Cette année, la Guinée a connu un changement climatique très brutale à travers une vague de chaleur que les citoyens ont considérablement ressenti. Un changement climatique dû à plusieurs facteurs anthropiques liés notamment à la coupe des berges des cours d’eau et des têtes de sources, la déforestation entre autres.
Face à cette problématique, notre correspondant régional a interrogé ce jeudi 23 mai 2024 le chef section préfectorale des forêts et faunes de Kindia sur ce sujet. Selon le Lieutenant Ibrahima Sory Soumah, cette vague de chaleur qui s’est manifestée cette année, est dû aux effets anthropiques sur les ressources forestières.

‘’C’est dû aux effets anthropiques, c’est-à-dire, à l’utilisation irrationnelle des ressources forestières. Les forêts constituent un puits de carbone, à travers l’atmosphère, il y a des échanges gazeux, c’est-à-dire, nous respirons l’oxygène libéré par les plantes et les plantes absorbent les gaz carboniques. Donc, c’est ce qui est mis en cause à travers la coupe des arbres.

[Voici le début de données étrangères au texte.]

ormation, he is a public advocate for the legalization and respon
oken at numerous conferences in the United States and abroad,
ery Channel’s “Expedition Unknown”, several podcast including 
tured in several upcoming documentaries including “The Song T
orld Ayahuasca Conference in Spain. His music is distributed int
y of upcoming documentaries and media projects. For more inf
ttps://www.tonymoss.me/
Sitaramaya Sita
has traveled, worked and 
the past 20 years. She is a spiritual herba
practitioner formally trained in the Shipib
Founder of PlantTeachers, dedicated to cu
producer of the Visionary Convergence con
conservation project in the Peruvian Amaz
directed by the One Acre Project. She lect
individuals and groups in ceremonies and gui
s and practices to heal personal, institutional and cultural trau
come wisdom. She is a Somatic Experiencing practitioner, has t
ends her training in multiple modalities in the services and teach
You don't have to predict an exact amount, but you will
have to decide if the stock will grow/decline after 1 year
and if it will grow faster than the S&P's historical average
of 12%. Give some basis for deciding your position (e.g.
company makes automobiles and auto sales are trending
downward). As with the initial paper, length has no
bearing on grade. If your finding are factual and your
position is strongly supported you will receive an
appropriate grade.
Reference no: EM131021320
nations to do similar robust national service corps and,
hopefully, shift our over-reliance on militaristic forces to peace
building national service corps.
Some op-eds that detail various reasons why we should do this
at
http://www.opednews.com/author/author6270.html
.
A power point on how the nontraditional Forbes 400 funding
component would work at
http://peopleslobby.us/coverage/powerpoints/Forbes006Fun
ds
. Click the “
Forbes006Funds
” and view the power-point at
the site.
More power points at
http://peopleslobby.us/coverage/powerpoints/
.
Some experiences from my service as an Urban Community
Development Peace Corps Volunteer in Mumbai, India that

Il y a des lieux stratégiques qu’on ne devrait pas couper comme les berges des cours d’eau, la tête des sources. Ensuite, une autre cause, c’est les feux de brousse, on a plus d’une vingtaine de plaintes concernant les feux de brousse. Ils détruisent les plantes, chasse les animaux et mais aussi ça devient même un frein pour l’agriculture.

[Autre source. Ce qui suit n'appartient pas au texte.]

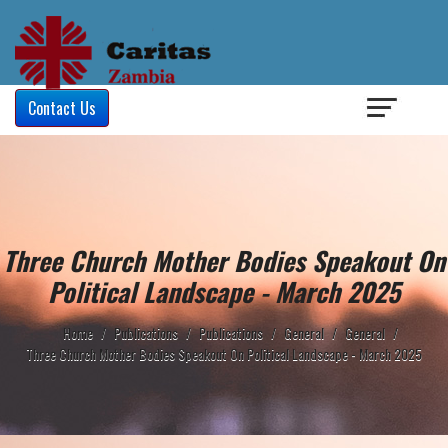
Login
/
Contact Us
Three Church Mother Bodies Speakout On
Political Landscape - March 2025
Home
/
Publications
/
Publications
/
General
/
General
/
Three Church Mother Bodies Speakout On Political Landscape - March 2025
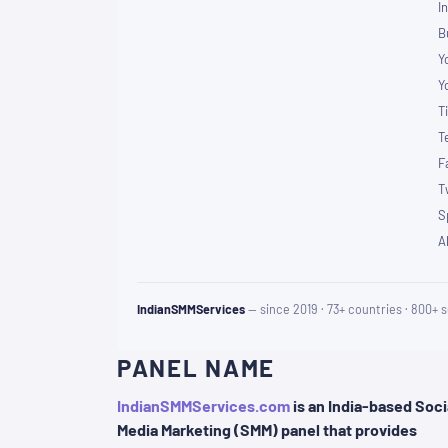
I
B
Y
Y
T
T
F
T
S
A
IndianSMMServices
— since 2019 · 73+ countries · 800+ s
PANEL NAME
IndianSMMServices.com
is an India-based Soci
Media Marketing (SMM) panel that provides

En plus, il y a un problème de conscientisation au niveau de la population. C’est pourquoi, nous avons multiplié les sensibilisations pour dire que le problème de l’environnement n’est pas le problème d’une seule personne, mais l’affaire de tous, parce que s’il fait chaud, ou bien s’il pleut peu, nous allons ressentir tous. La destruction de l’environnement détruit même nos cadres de vie, parce qu’il y a des moments, on ne pourra même pas respirer et même sous les arbres, il fait chaud’’ a expliqué le Lieutenant Ibrahima Sory Soumah.
Selon lui, plusieurs mesures sont prises pour lutter contre la dégradation de notre environnement, qui d’ailleurs, doit être le combat de tout un chacun.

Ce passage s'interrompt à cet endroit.